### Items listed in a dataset

┌──

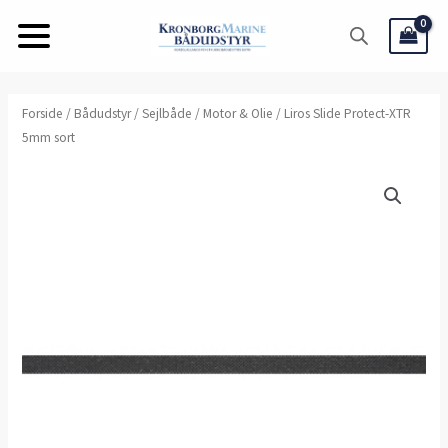
Gå
til
indholdet
Liros
Forside
/
Bådudstyr
/
Sejlbåde
/
Motor & Olie
/ Liros Slide Protect-XTR
5mm sort
Slide
Protect-
XTR
5mm
sort
antal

└──

From the line containing "Liros Slide Protect-XTR" to the last line of the data above, copy each line exactly and add nothing.

### THE ANSWER
/ Liros Slide Protect-XTR
5mm sort
Slide
Protect-
XTR
5mm
sort
antal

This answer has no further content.